The Dutch Caribbean Nature Alliance (DCNA) is a regional partnership of conservation organisations, including the national parks on the six islands of the Dutch Caribbean (Aruba, Bonaire, Curaçao, Saba, St. Eustatius and St. Maarten) and is intended to support and strengthen the nature on the islands.

The purpose of DCNA is to protect the extensive biological resources and promote sustainable development of the natural resources of these islands, both on land and at sea. To do so, DCNA is developing sustainable funding sources such as a trust fund, building capacity through training workshops and promoting the overwhelmingly beautiful and unique nature, ranging from exuberant rainforest to coral reefs and pearl white sand dunes.

The extensive biological resources are the basis of one of the main sources of income on the islands: nature tourism. DCNA not only focuses on the sustainable management of existing protected areas, but also to increase awareness and knowledge of the value of nature.

The Dutch Caribbean Nature Alliance is a non-governmental, not-for-profit foundation that is designed to assist the national park organisations of the islands of the Dutch Caribbean, i.e. the islands of Aruba (Parke Nacional Arikok), Bonaire (STINAPA Bonaire), Curaçao, Saba (Saba Conservation Foundation), St. Eustatius (STENAPA) and St. Maarten (St. Maarten Nature Foundation). The central office of the DCNA is on Bonaire.
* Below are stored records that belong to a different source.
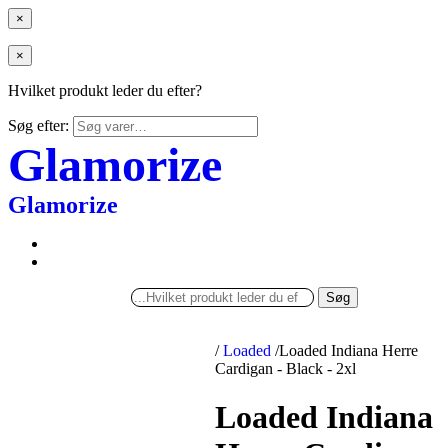
×
×
Hvilket produkt leder du efter?
Søg efter:
Glamorize
Glamorize
Søg
/
Loaded
/
Loaded Indiana Herre
Cardigan - Black - 2xl
Loaded Indiana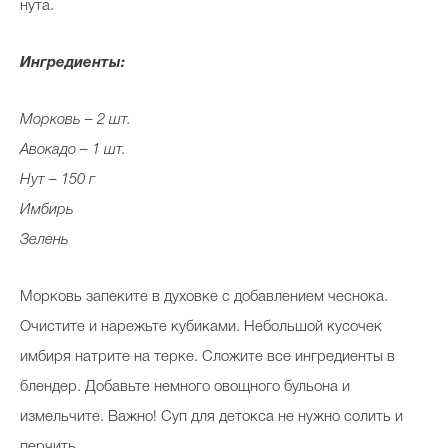
нута.
Ингредиенты:
Морковь – 2 шт.
Авокадо – 1 шт.
Нут – 150 г
Имбирь
Зелень
Морковь запеките в духовке с добавлением чеснока.
Очистите и нарежьте кубиками. Небольшой кусочек
имбиря натрите на терке. Сложите все ингредиенты в
блендер. Добавьте немного овощного бульона и
измельчите. Важно! Суп для детокса не нужно солить и
перчить.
DCNA's mission statement is to "safeguard the biodiversity and promote the sustainable management of the natural resources of the islands of the Dutch Caribbean, both on land and in the water, for the benefit of present and future generations, by supporting and assisting the protected area management organisations and nature conservation activities in the Dutch Caribbean".

DCNA is funded by the Dutch National Postcode Lottery and the Dutch Ministry of Economic Affairs.

Princess Beatrix is one of DCNA's patrons.